The SCDA was founded during the period of the Scottish Renaissance, a time of increasing calls to revive many of the cultural and political institutions in Scotland which were perceived as moribund at this period, including native theatre. Serious professional theatre in Scotland had more or less lapsed by the 1880s and the first twentieth century attempt to revive it faltered with the demise of Alfred Wareing's short-lived Glasgow Repertory Theatre (founded in 1909) which closed down on the outbreak of World War I. Its remaining funds were used in the early 1920s to found the amateur Scottish National Players with the goal to promote native theatre. During the interwar years all such initiatives had their origins in the amateur theatre movement, in particular Glasgow's Curtain Theatre (1932–39) founded by Grace Ballantyne, Scottish People's Theatre and Glasgow Unity.

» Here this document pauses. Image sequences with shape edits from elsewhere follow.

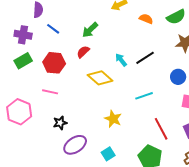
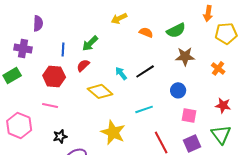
blue line: (53, 29) -> (63, 49), moved, turned 56
green rectangle: (23, 61) -> (12, 75), moved
yellow star: (113, 119) -> (113, 132), size x1.4

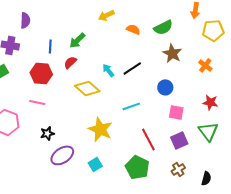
brown star: (185, 56) -> (172, 53), turned 30

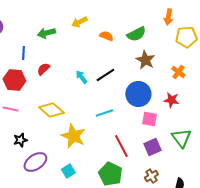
green arrow: (77, 40) -> (46, 33), moved, turned 30
blue circle: (165, 87) -> (138, 94), size x1.6
yellow diamond: (87, 88) -> (51, 110), moved
red star: (210, 102) -> (171, 100), moved

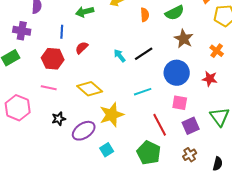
orange semicircle: (106, 36) -> (145, 15), turned 64
pink square: (149, 119) -> (180, 103), moved
yellow star: (73, 136) -> (112, 115), turned 30
purple ellipse: (35, 162) -> (84, 131), moved

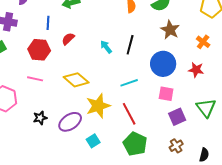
black line: (144, 54) -> (130, 45), turned -42
black star: (59, 119) -> (40, 118), moved
red line: (160, 125) -> (129, 114), moved

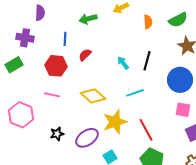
cyan line: (129, 83) -> (135, 93), moved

No teaching institutions offered formal provision for training in Scottish styles of performance or diction until the establishment of the Glasgow College of Dramatic Art in 1950 (as part of the Royal Scottish Academy of Music). as a consequence, most of Scotland's ground-breaking mid-twentieth century native actors, such as Duncan Macrae, Roddy McMillan or Molly Urquhart, first developed their skills and methods through performance with the more innovative non-professional companies listed above. Similarly, native playwrights who wished to present authentic representations of Scottish life on the stage, such as Joe Corrie, Robert McLellan, John Brandane, Ena Lamont Stewart and others, first came to attention generally through amateur productions of their plays.